Blog oder Social Media: Worüber Blogger diskutieren

Worüber tauschen sich Blogger neuerdings aus? Na klar, liegt ja nahe: Was nutzen sie lieber, den Blog oder Social Media? Case closed, oder? Ich meine, das ist nun mal ein Thema im Bloggerschnack im Bloghexe-Forum. Irgendwie bin ich da ja noch Teil davon. Ich müsste mich da echt mal wieder mehr engagieren. Vor allem, nachdem ich mir viel Social Media – oder was manche dafür halten – vom Hals geschafft habe. Aber gucken wir mal nach dem Thema.

Mama, die fragen da nach Blog oder Social Media!

Warte mal, ich soll von meiner Content-Strategie erzählen, weil „wir zwischen Blog, Instagram, TikTok, Pinterest und Co. jonglieren“. Das glaubt ihr? Na gut, dann mal meine Antworten, und es wird nicht allen gut gefallen:

  • Auf welchen Plattformen bist du aktiv und wie oft? – Ich habe mir LinkedIn, Twitter, Facebook und Instagram inkl. Threads vom Hals geschafft. Nebenbei läuft noch ein bisschen Fediverse und ab und zu ein bisschen Bluesky.
  • Wie entscheidest du, welcher Content wohin gehört? – Echt jetzt? Wo soll ein Blogger seine Inhalte veröffentlichen? Nehme ich den Blog oder Social Media? Natürlich nehme ich meinen Blog dafür.
  • Nutzt du Plattformen strategisch unterschiedlich oder sind sie alle Teil eines großen Ganzen? – Ich glaube nicht an das Große Ganze.

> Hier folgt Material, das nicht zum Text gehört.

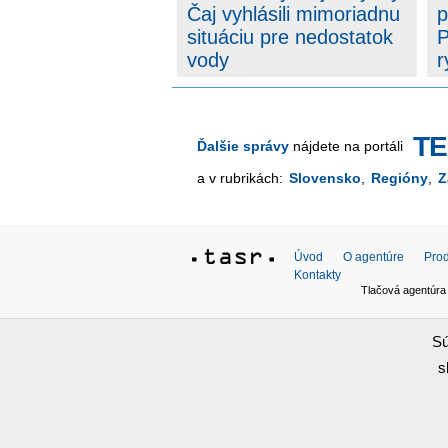
Čaj vyhlásili mimoriadnu
p
situáciu pre nedostatok
P
vody
r
T
Ďalšie správy
nájdete na portáli
a v rubrikách:
Slovensko
,
Regióny
,
Z
Úvod
O agentúre
Prod
Kontakty
Tlačová agentúra
Copyright ©
TASR
2026. Publikovanie alebo ďalšie
Sú
Oznámenie prevádzkovateľa podľa § 11a zákona č. 
s
Dizajn a programovanie realizovala spoločnosť
ADIT 
generovaný redakčným systémom Malina.
Verzia be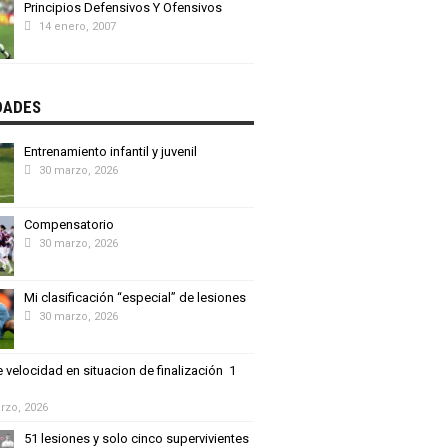
Principios Defensivos Y Ofensivos
14 enero, 2007
DADES
Entrenamiento infantil y juvenil
30 marzo, 2026
Compensatorio
30 marzo, 2026
Mi clasificación “especial” de lesiones
30 marzo, 2026
 velocidad en situacion de finalización 1
rzo, 2026
51 lesiones y solo cinco supervivientes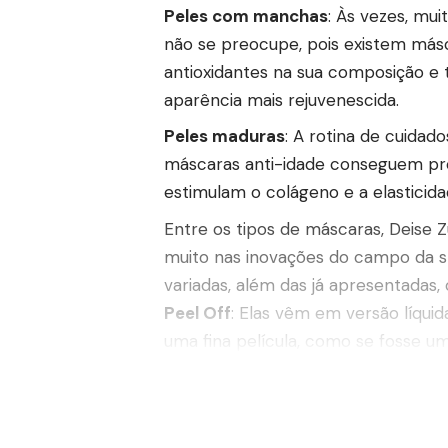
Peles com manchas
: Às vezes, mu
não se preocupe, pois existem másc
antioxidantes na sua composição e
aparência mais rejuvenescida.
Peles maduras
: A rotina de cuidad
máscaras anti-idade conseguem preve
estimulam o colágeno e a elasticida
Entre os tipos de máscaras, Deise 
muito nas inovações do campo da s
variadas, além das já apresentadas,
Peel Off
: Elas vêm em versão líqui
uma fina película, como se fosse u
eficácia muito maior que as tradici
pele. Sabe aquela máscara preta de 
Sheet Mask
: É a famosa máscara c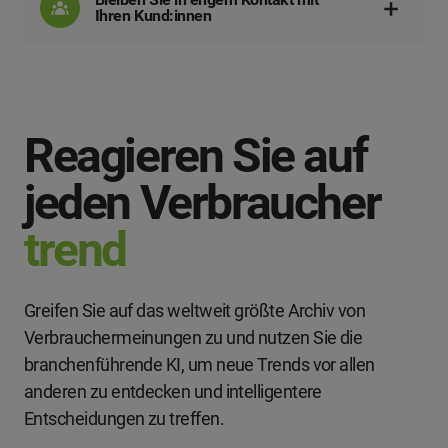
Ihren Kund:innen
Reagieren Sie auf
jeden Verbraucher
trend
Greifen Sie auf das weltweit größte Archiv von
Verbrauchermeinungen zu und nutzen Sie die
branchenführende KI, um neue Trends vor allen
anderen zu entdecken und intelligentere
Entscheidungen zu treffen.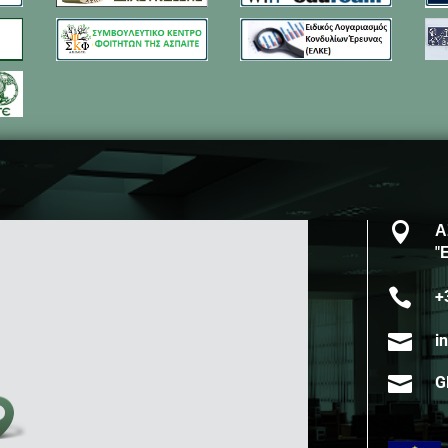

Α
"

+

i

G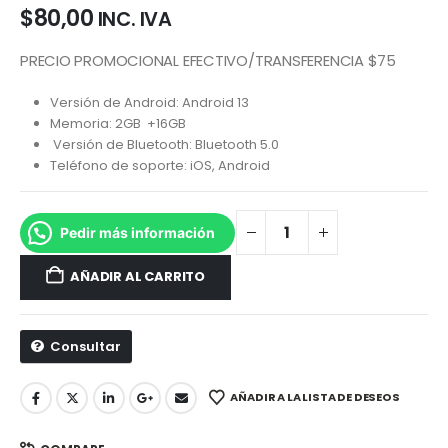
$
80,00
INC. IVA
PRECIO PROMOCIONAL EFECTIVO/TRANSFERENCIA $75
Versión de Android: Android 13
Memoria: 2GB +16GB
Versión de Bluetooth: Bluetooth 5.0
Teléfono de soporte: iOS, Android
Pedir más información
AÑADIR AL CARRITO
Consultar
AÑADIR A LA LISTA DE DESEOS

Erzähle von deinem Ansatz, deinen Erfolgen, vielleicht auch von gescheiterten Experimenten – und lass uns voneinander lernen, wie wir unsere Inhalte optimal auf verschiedenen Kanälen präsentieren können.

Mein Haus, mein Auto

Ich hab da ja grad noch das Zitat aus dem Aufruf von Sari reingeballert. Machen wir es kurz: Welcher Ansatz? Welche Erfolge? Ich komme da einfach nicht mit. Ich verfolge doch keinen Ansatz. Es geht mir nur darum, meine verschriftlichte Geschwätzigkeit zu bündeln, und das geht nun mal nur im eigenen Blog. Habe ich damit Erfolg? Was heißt das? Wie misst man Erfolg als Blogger? Die Frage Blog oder Social Media stellt sich für mich eigentlich nicht.

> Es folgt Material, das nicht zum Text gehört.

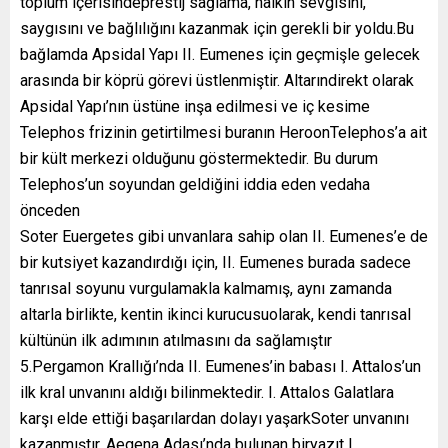
toplum içerisindeprestij sağlama, halkın sevgisini,
saygısını ve bağlılığını kazanmak için gerekli bir yoldu.Bu
bağlamda Apsidal Yapı II. Eumenes için geçmişle gelecek
arasında bir köprü görevi üstlenmiştir. Altarındirekt olarak
Apsidal Yapı’nın üstüne inşa edilmesi ve iç kesime
Telephos frizinin getirtilmesi buranın HeroonTelephos’a ait
bir kült merkezi olduğunu göstermektedir. Bu durum
Telephos’un soyundan geldiğini iddia eden vedaha
önceden
Soter Euergetes gibi unvanlara sahip olan II. Eumenes’e de
bir kutsiyet kazandırdığı için, II. Eumenes burada sadece
tanrısal soyunu vurgulamakla kalmamış, aynı zamanda
altarla birlikte, kentin ikinci kurucusuolarak, kendi tanrısal
kültünün ilk adımının atılmasını da sağlamıştır
5.Pergamon Krallığı’nda II. Eumenes’in babası I. Attalos’un
ilk kral unvanını aldığı bilinmektedir. I. Attalos Galatlara
karşı elde ettiği başarılardan dolayı yaşarkSoter unvanını
kazanmıştır. Aegena Adası’nda bulunan biryazıt I.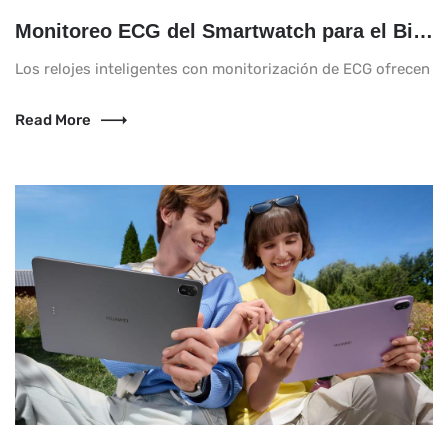
Monitoreo ECG del Smartwatch para el Bienestar Diario
Los relojes inteligentes con monitorización de ECG ofrecen a 
Read More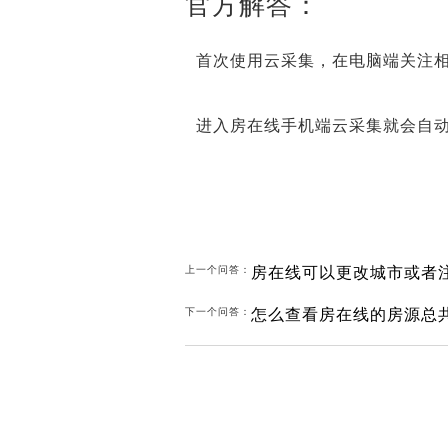
官方解答：
首次使用云采集，在电脑端关注
进入房在线手机端云采集就会自
房在线可以更改城市或者
上一个问答：
怎么查看房在线的房源总
下一个问答：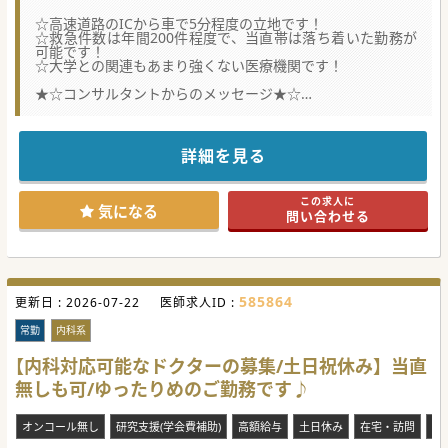
☆高速道路のICから車で5分程度の立地です！
☆救急件数は年間200件程度で、当直帯は落ち着いた勤務が
可能です！
☆大学との関連もあまり強くない医療機関です！
★☆コンサルタントからのメッセージ★☆
セカンドキャリアをお考えの先生や育児中の先生のおすすめ
の求人です。
給与面以外にも相談は可能ですのでまずはお気軽にお問合せ
ください。
詳細を見る
#秋入職可
この求人に
気になる
問い合わせる
585864
更新日 :
2026-07-22
医師求人ID :
常勤
内科系
【内科対応可能なドクターの募集/土日祝休み】当直
無しも可/ゆったりめのご勤務です♪
オンコール無し
研究支援(学会費補助)
高額給与
土日休み
在宅・訪問
当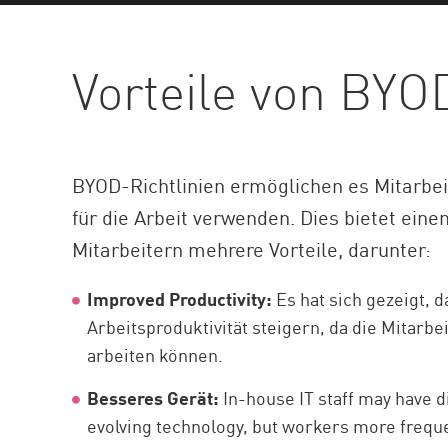
AI Agent Security
Vorteile von BYO
BYOD-Richtlinien ermöglichen es Mitarbei
für die Arbeit verwenden. Dies bietet ei
Mitarbeitern mehrere Vorteile, darunter:
Improved Productivity:
Es hat sich gezeigt, 
Arbeitsproduktivität steigern, da die Mitarbe
arbeiten können.
Besseres Gerät:
In-house IT staff may have di
evolving technology, but workers more frequ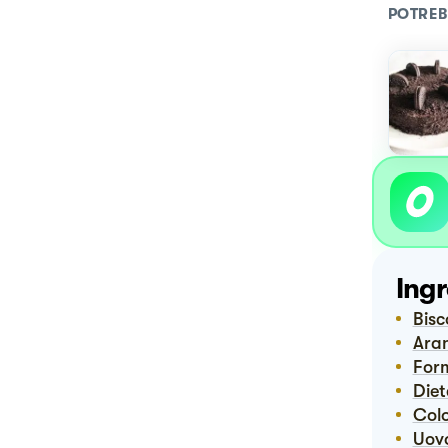
POTREB
Ingr
Bis
Ara
Fo
Die
Co
Uov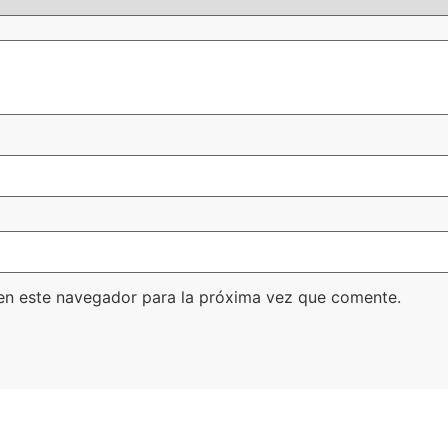
en este navegador para la próxima vez que comente.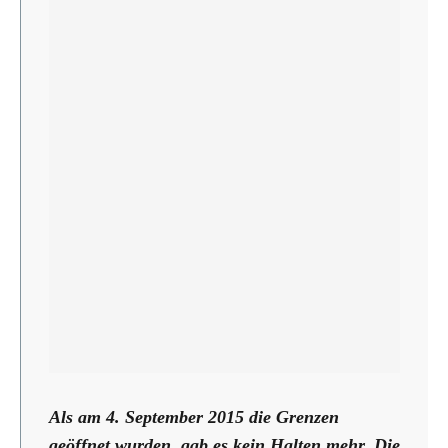
Als am 4. September 2015 die Grenzen
geöffnet wurden, gab es kein Halten mehr. Die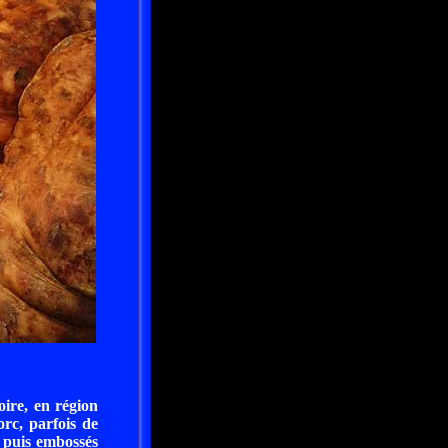
oire, en région
rc, parfois de
, puis embossés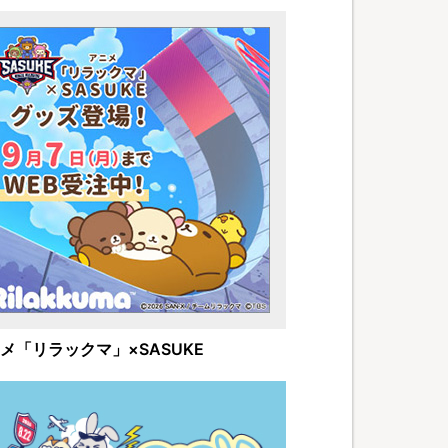
メ「リラックマ」×SASUKE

Ich habe viele Experimente gemacht. Oben in der Aufzählung habe ich Pinterest unterschlagen, was einfach nur ein schlechter Witz für einen Blog wie meinen ist. Aus all dem habe ich eines gelernt: Mein Blog ist meine Homebase im Internet. Das erzähle ich auch nicht zum ersten Mal. Alles andere – also Fediverse und Bluesky – ist alles nur Beiwerk. Wenn alles, was ihr Social Media nennt, abgeschaltet werden würde, würde es meinen Blog dennoch noch geben.

Demzufolge gibt es für mich das Thema Blog oder Social Media nicht, es würde immer der Blog gewinnen. Ob das optimal ist? Keine Ahnung. Spielt das denn eine Rolle? Ich weiß halt nur: So lang mein Hoster nicht einpackt und ich mich an die Gesetze halte, habe ich es komplett selbst in der Hand, was hier passiert. Das ist bei Social Media halt nicht so. Ich weiß nicht, warum sowas überhaupt debattiert wird.

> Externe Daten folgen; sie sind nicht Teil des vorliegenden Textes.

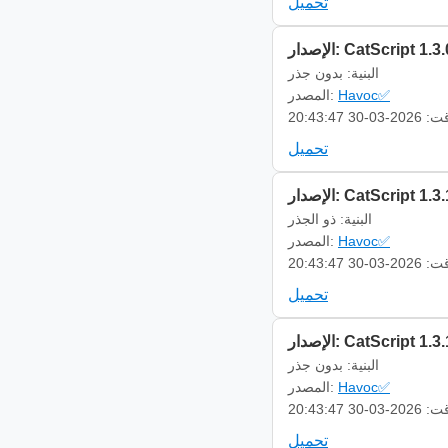
تحميل
إصدار: CatScript 1.3.0
البنية: بدون جذر
Havoc✅
المصدر:
-03-30 20:43:47
تحميل
إصدار: CatScript 1.3.1
البنية: ذو الجذر
Havoc✅
المصدر:
-03-30 20:43:47
تحميل
إصدار: CatScript 1.3.1
البنية: بدون جذر
Havoc✅
المصدر:
-03-30 20:43:47
تحميل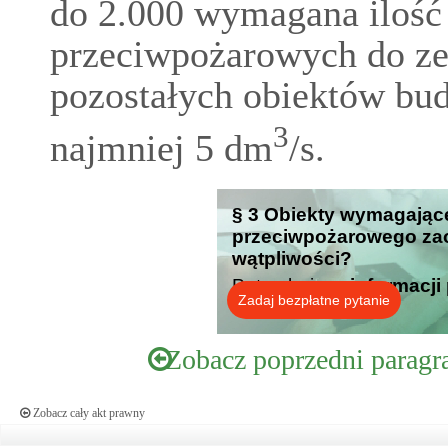
do 2.000 wymagana ilość
przeciwpożarowych do ze
pozostałych obiektów bu
3
najmniej 5 dm
/s.
§ 3 Obiekty wymagając
przeciwpożarowego zaop
wątpliwości?
Potrzebujesz
informacji
Zadaj bezpłatne pytanie
Zobacz poprzedni paragr
Zobacz cały akt prawny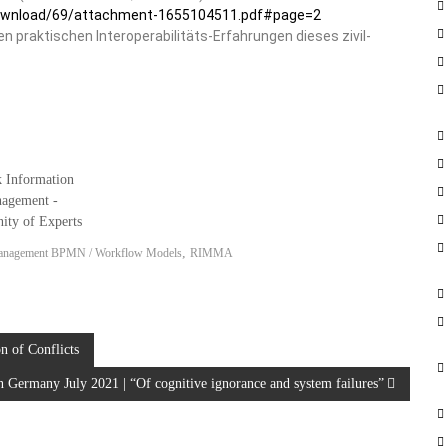
n_download/69/attachment-1655104511.pdf#page=2
n praktischen Interoperabilitäts-Erfahrungen dieses zivil-
,
anagement BPMN / Workflow Models
RIMMA
n of Conflicts
n Germany July 2021 | “Of cognitive ignorance and system failures”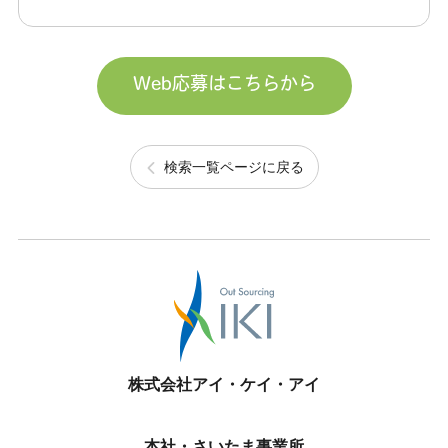
Web応募はこちらから
検索一覧ページに戻る
株式会社アイ・ケイ・アイ
本社・さいたま事業所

Was erzählen denn andere dazu?

Die Angela föderiert mit dem Fediverse und brach damit aus dem Hamsterrad des Teilen-Müssens aus. Im Prinzip nicht anders, als ich das mache. Bei Anja ist es auch wie bei mir, wenig Strategie, dafür Chaos. Meinen Fediverse-Account sehe ich als Beiwerk, ich muss da nichts von meinem Blog teilen, kann das aber natürlich tun. Und sie sieht es ähnlich. Verena denkt an Übersättigung von Social Media, und ich kann das sehr gut nachvollziehen.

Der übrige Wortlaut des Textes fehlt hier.